Now, I have a working charger.

I simply took a cheap (approx. USD 5) universal DC adapter (made by Hama), I removed the diodes and capacitor from inside and I have exactly what I need. When the universal adapter is set to 9 V, there is 11.5 V without anything connected and 7.5 V when printer is connected and batteries are charging.

Many (probably all) of the HP units that use the 82059D charger have a full wave bridge rectifier input. As long as there are no connections (via peripherals) to ground ouside of the calculator this circuit has the magic property of accepting AC or DC inputs of either polarity. Generally you need a higher level DC input than the specified AC input because the AC input is specified as RMS voltage while the peak voltages of the AC input are 1.414 * RMS. I know of at least one HP97 that has been running off of a 12VDC lab supply for ages. I don't think any changes were made to its internal circuitry.

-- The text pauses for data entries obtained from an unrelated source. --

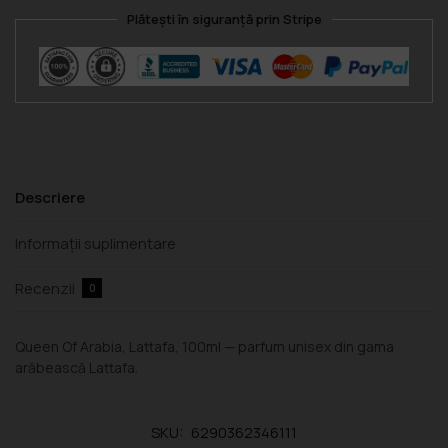
Plătești în siguranță prin Stripe
Descriere
Informații suplimentare
Recenzii
0
Queen Of Arabia, Lattafa, 100ml — parfum unisex din gama
arăbească Lattafa.
SKU:
6290362346111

So, there is no need to remove the guts of the standard wall adapter :-)
From the electrical point of view, it is a known fact (the full bridge rectifier), but I was not sure about the internals of the HP printer and cassette drive and I was affraid to burn them, so I wanted to be sure...

Thx for the info

Earlier this year I did some tests on some of the HP chargers -- connected different load resistors to them nd measured the voltage. Actaully, I used an HP3421+HP71 to measure the voltage, and to control relays to switch in different resistors so I could sit back while it did all the work :-)
Anyway, the chargers for these units (the 2 pin charger used on the HP71, HP75, HP41 battery pack, HPIL stuff, HP9x series, etc)
have an output voltage (off-load) of about 12-13V (depending on the mains input voltage and the type of charger (UK .vs. European .vs. UK) and an internal resistance of aobut 11 Ohms.
The battery charging current (for the internal NiCd pack) is partially controlled by this internal ressitance, so you shouldn't use a 'perfect' voltage supply.

Be careful!. _MOST_ HP devices using this series of chargers have a full-wave bridge rectifier input and can take AC or DC. But there are at least 2 exceptions that I have come across.
The first is the later battery pack for the 9114 disk drive. It has an SCR-based charger, which requires AC (or at least unsmoothed DC) to work properly. Feed it pure DC, and the SCR will latch on, and the the battery will be overcharged.
The other is the 82164 RS232 interface. Most of the HPIL interfaces just have a brisge rectifier/capacitor/7805 power supply and will run off DC. The 82164 has that (for the logic)
but it also has a mains-freqeuncy transformer inside to step up the AC input to about 16V. The output of that is rectified and smoothed, then regulated down to +/-12V for the RS232 buffers. This unit _needs_ an AC input for the transformer, of course.